Applesauce is such a wonderful food. It can be a side dish at a meal, or a quick snack when just want a little something. It sounds like a healthy snack choice as well. That is not always true. Here is the ingredient list from one of the major brands of applesauce:
Ingredients: APPLES, HIGH FRUCTOSE CORN SYRUP, WATER, ASCORBIC ACID (VITAMIN C)
Why in the world do they put HFCS in everything. It is so bad for your body, and it is from GMO corn. The last item, ascorbic acid (vitamin C) sounds like a great thing. Did you know that ascorbic acid is a corn derivative and mostly likely GMO as well? Now, it doesn’t sound like such a great food does it? I want you to know that applesauce is VERY easy to make.

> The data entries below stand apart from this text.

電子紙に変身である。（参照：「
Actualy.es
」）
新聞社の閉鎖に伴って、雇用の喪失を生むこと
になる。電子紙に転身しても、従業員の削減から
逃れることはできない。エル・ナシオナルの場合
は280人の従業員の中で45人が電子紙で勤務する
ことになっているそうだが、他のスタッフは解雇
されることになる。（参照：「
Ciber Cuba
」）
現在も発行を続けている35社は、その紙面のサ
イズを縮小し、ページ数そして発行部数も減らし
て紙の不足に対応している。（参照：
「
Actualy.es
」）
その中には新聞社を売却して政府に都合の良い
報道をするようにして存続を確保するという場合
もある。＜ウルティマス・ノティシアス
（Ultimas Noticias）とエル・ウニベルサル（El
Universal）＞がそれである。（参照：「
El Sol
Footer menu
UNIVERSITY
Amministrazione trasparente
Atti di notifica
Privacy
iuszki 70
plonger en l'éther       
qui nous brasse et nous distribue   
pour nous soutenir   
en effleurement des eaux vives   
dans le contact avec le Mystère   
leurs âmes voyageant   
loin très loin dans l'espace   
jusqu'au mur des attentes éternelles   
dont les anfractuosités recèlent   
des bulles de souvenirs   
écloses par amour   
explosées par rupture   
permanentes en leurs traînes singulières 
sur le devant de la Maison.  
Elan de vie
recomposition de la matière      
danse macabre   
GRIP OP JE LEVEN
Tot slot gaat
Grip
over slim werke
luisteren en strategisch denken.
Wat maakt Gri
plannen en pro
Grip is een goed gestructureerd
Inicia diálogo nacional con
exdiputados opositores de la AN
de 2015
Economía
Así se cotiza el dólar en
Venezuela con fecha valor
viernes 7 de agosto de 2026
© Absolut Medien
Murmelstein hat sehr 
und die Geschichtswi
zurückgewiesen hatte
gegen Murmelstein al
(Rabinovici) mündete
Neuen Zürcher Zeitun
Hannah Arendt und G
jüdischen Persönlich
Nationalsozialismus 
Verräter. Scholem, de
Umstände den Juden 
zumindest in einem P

We have tried making applesauce from all sorts of apples. We have a couple of favorite combinations. One of the things we keep in mind when choosing apples, is the sweetness factor. We choose apples that are sweet enough we do not need to add any sweetener to our applesauce. Our favorite combination used to be Golden Delicious and Jonathan. We use 1 Jonathan apple for every 2 Golden Delicious apples. When Joshua still lived at home and I baked with applesauce a lot, we used a lot of it. We would buy 3 bushels of apples, 2 of Golden Delicious and 1 Jonathan. It would take us awhile to go through that much applesauce now. You can substitute Mutsu apples for the Golden Delicious. They also go by the name of Crispin.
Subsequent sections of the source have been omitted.